しかし、ヒイロの周りにバリアが展開され、炎は防がれた。
「なに!?」
「手札の『プチクリボー』の効果。俺が戦闘、または魔法・罠・モンスター効果でダメージを受けるとき、手札から守備表示で特殊召喚し、1度だけダメージを0にする。」
プチクリボー レベル1 守備0
「ちっ・・・しぶとい。ターンエンド。」
ヒイロ
手札1→0
ライフ3700
場 プチクリボー レベル1 守備0
伏せカード1
ダークシグナー
手札0
ライフ1300
場 幻龍ディアボロス(『Eギルファー・デーモン』装備) レベル-5 攻撃3900
幻蝶の刺客アゲハ レベル4 攻撃1800
銃士トークン(幻トークン) レベル4 攻撃500
幻銃士 レベル4 攻撃1100
幻の和平協定(永続魔法)
ヒイロはデッキを見る。
「(おそらくこれがラストターン・・・。この状況を脱することができるカードは龍可がくれたカード1枚だけ・・・。)」
ヒイロは目を閉じる。
そして、龍可がカードをくれたときのことを思い出した。
「(私のお守りのカードの1枚なの。ヒイロを守ってくれるわ。)」
「龍可・・・力を貸してくれ・・・。俺のターン。」
ヒイロは目を閉じたままカードを引く。
そして、目を開いて引いたカードを見る。
「・・・。きた・・・。罠カード発動。『逆襲への道』。俺のフィールド上にモンスターが存在せず、相手フィールド上に攻撃力3000以上のモンスターが存在するとき、墓地に存在するレベル4以下のモンスターを2体特殊召喚する。出ろ。『Eサイキッカー』『Eゴーレム』。」
逆襲への道
罠カード
時運フィールド上にモンスターが存在せず、相手フィールド上に攻撃力3000以上のモンスターが存在するときに発動できる。
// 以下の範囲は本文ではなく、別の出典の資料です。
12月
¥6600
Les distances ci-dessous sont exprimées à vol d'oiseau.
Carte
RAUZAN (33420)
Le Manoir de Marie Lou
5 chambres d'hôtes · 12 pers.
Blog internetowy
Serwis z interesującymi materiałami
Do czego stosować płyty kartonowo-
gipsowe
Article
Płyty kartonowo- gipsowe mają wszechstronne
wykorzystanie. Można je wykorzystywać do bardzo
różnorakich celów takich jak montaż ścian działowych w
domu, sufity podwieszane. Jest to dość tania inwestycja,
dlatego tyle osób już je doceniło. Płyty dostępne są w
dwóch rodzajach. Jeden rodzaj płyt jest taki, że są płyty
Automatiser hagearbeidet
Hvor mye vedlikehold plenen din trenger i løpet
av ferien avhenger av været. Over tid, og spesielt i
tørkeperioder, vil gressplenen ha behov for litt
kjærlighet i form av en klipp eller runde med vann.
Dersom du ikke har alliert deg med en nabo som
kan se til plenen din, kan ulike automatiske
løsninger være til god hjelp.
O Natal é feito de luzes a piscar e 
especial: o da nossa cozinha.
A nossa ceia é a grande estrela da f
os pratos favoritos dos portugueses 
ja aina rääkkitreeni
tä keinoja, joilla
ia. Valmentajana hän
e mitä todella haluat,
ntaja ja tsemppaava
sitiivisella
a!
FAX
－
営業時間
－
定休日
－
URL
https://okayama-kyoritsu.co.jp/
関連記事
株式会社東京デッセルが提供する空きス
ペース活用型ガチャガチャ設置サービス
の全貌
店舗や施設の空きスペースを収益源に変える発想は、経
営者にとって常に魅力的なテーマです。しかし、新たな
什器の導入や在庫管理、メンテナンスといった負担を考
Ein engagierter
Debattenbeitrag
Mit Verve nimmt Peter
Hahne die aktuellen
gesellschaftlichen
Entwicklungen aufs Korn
自分の墓地に存在するレベル4以下のモンスターを2体選択し、自分フィールド上に特殊召喚する。
Eサイキッカー レベル2 守備200
Eゴーレム レベル4 守備2100
「今更シンクロ召喚しようとも、『幻龍ディアボロス』を超える攻撃力を持つモンスターはいない。あきらめろ。できそこない。」
「ならできそこないにやられる自分を呪うんだな。俺の場にチューナーモンスターが存在するとき、このカードは手札から特殊召喚できる。出ろ!『シンクロ・エクスクルーダー』。」
ヒイロの場に白いローブを着て、白いターバンとマスクで顔を隠し、先端を包帯で包まれた杖を持つ龍可そっくりなモンスターが現れる。
シンクロ・エクスクルーダー
レベル2 攻撃0 守備0 効果 光属性 魔法使い族
このカードは通常召喚できない。
自分フィールド上にチューナーが表側表示で存在する場合のみ手札から特殊召喚できる。
このカードをシンクロ素材にしてドラゴン族シンクロモンスターのシンクロ召喚に成功した時、相手フィールド上に存在するモンスター1体の攻撃力・守備力を0にする。
「なんだ・・・?そのモンスターは・・・?」
ダークシグナーは見たことのないモンスターを見て、驚いた。
「お守りだ。レベル4の『Eゴーレム』とレベル2の『シンクロ・エクスクルーダー』に、レベル2の『Eサイキッカー』をチューニング。深海に眠りし破邪の水龍よ!敵の技を無にし、激流の如く邪悪を薙ぎ払え!シンクロ召喚!出でよ!『マリンフォース・ドラゴン』!」
ヒイロの場に『マリンフォース・ドラゴン』が現れ、『プチクリボー』は嬉しそうにその周りを飛び回る。
マリンフォース・ドラゴン レベル8 攻撃2600
「『シンクロ・エクスクルーダー』の効果。このカードを素材にしてドラゴン族シンクロモンスターのシンクロ召喚に成功した時、相手フィールド上に存在するモンスター1体の攻撃力・守備力を0にする。」
「何!!?」
『幻龍ディアボロス』の前に『シンクロ・エクスクルーダー』が現れ、杖の先端を向ける。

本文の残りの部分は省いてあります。